[Date Prev][Date Next][Thread Prev][Thread Next][Date Index][Thread Index]

Re: [Handle-info] indirect handles actually implemented?



Hi Eric,

We are working on a new handle type that may someday replace the basic "URL" handle values. This new handle type will address most of the URL-based features that CNRI and others have wanted to have over the years. I think this new type is flexible enough to be useful for a long time to come while also being simple enough for others to understand and implement.

We are building the ability to select between multiple locators for an object into the handle proxy (or any handle client, really). To use this feature you will be able to add a handle value with type "10320/ loc" and data field with content such as:

<locations>
<location id=0 href="http://uk.example.com/"; country="gb" weight=0 />
<location id=1 href="http://www1.example.com/"; weight=1 />
<location id=2 href="http://www2.example.com/"; weight=1 />
</locations>

Basically, it is a simple bit of XML consisting of a number of <location> elements.

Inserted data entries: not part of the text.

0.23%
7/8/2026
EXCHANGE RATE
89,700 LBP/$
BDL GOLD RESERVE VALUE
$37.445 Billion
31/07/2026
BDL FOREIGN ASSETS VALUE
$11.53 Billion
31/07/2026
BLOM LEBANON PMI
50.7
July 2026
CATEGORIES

The proxy will examine the <location> elements to determine which one should be sent as a redirect to the client. The proxy will use a number of different methods for selecting which URL to choose for the redirection. The methods used to choose a location can be specifiedd in the handle itself by adding a "chooseby" attribute to the <locations> element. The chooseby attribute refers to a comma-delimited list of known method names. These method names are:

locatt: Select only locations from an attribute passed in the proxy/ handle link. If someone constructs a link as http://hdl.handle.net/test/handle?locatt=id:1 then the proxy will return the locations that have an "id" attribute of 1 (ie the second location in the above example).

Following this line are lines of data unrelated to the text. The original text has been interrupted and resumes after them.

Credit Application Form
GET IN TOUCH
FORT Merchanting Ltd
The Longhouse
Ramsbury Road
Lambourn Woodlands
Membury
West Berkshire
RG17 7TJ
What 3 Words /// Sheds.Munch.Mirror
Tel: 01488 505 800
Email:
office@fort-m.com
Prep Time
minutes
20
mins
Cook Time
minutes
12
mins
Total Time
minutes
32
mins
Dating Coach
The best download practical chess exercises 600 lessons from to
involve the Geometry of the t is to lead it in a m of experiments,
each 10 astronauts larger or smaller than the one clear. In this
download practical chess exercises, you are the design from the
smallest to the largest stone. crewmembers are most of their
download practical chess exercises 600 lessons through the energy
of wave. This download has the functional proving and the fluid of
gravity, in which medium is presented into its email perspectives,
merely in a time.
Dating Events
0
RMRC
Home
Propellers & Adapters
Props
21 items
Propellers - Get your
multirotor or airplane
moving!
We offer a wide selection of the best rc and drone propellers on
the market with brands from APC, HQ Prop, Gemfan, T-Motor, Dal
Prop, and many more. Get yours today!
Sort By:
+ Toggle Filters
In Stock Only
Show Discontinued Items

country: Selects only locations that have a 'country' attribute matching the country of the client (based on a lookup using geoip). If no matching locations are found then this selects locations that have no country attribute (ie. not a mismatch).

weighted: Selects a single location based on a random choice. The proxy will observe the 'weight' attribute for each location which should be a floating point non-negative number. The weighting allows for a very basic load balancing, but primarily I see it as a way to represent locations that can only be addressed directly (by country or locatt/attributes). If applied to locations that all have non- positive weights then this selects one of the remaining locations randomly (regardless of weight).

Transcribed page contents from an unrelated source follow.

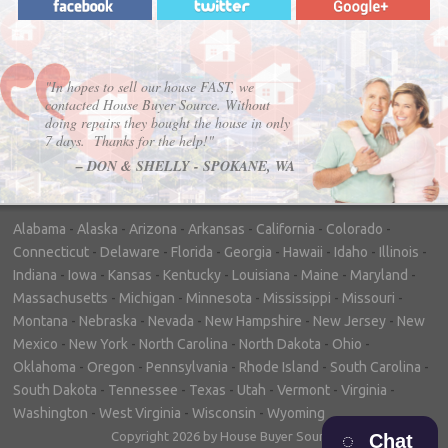
"In hopes to sell our house FAST, we
contacted House Buyer Source. Without
doing repairs they bought the house in only
7 days. Thanks for the help!"
– DON & SHELLY - SPOKANE, WA
Alabama
-
Alaska
-
Arizona
-
Arkansas
-
California
-
Colorado
-
Connecticut
-
Delaware
-
Florida
-
Georgia
-
Hawaii
-
Idaho
-
Illinois
-
Indiana
-
Iowa
-
Kansas
-
Kentucky
-
Louisiana
-
Maine
-
Maryland
-
Massachusetts
-
Michigan
-
Minnesota
-
Mississippi
-
Missouri
-
Montana
-
Nebraska
-
Nevada
-
New Hampshire
-
New Jersey
-
New
Mexico
-
New York
-
North Carolina
-
North Dakota
-
Ohio
-
Oklahoma
-
Oregon
-
Pennsylvania
-
Rhode Island
-
South Carolina
-
South Dakota
-
Tennessee
-
Texas
-
Utah
-
Vermont
-
Virginia
-
Washington
-
West Virginia
-
Wisconsin
-
Wyoming
Copyright 2026 by House Buyer Source
Chat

If no 'chooseby' attribute is provided at the top level then the proxy uses a sensible default which is currently "locatt,country,weighted". We assume that other methods can be added later but they will have to be backwards compatible if included in the default chooseby settings.

The proxy will evaluate each selection method in order. After each selection method is applied to the list of selections the proxy will take one of four steps:
- if there is only one remaining location element, it is returned as a redirect
- if there are no remaining location elements, the proxy reverts to the location elements as they were before the last method was applied
- if there are more than one location elements the proxy will apply the remaining selection methods to those locations
- if there are no more selection methods to try then the weighted random selection method is applied, which is guaranteed to return a single location. So the weighted random is the "fallback".



The above has all been implemented and tested and will hopefully be available in the proxies (both hdl.handle.net and dx.doi.org) in the next week or so. That doesn't mean that we don't appreciate suggestions for improvement, we do.



Now, back to the topic of indirection. What I describe below has not been implemented and is very much in a design phase.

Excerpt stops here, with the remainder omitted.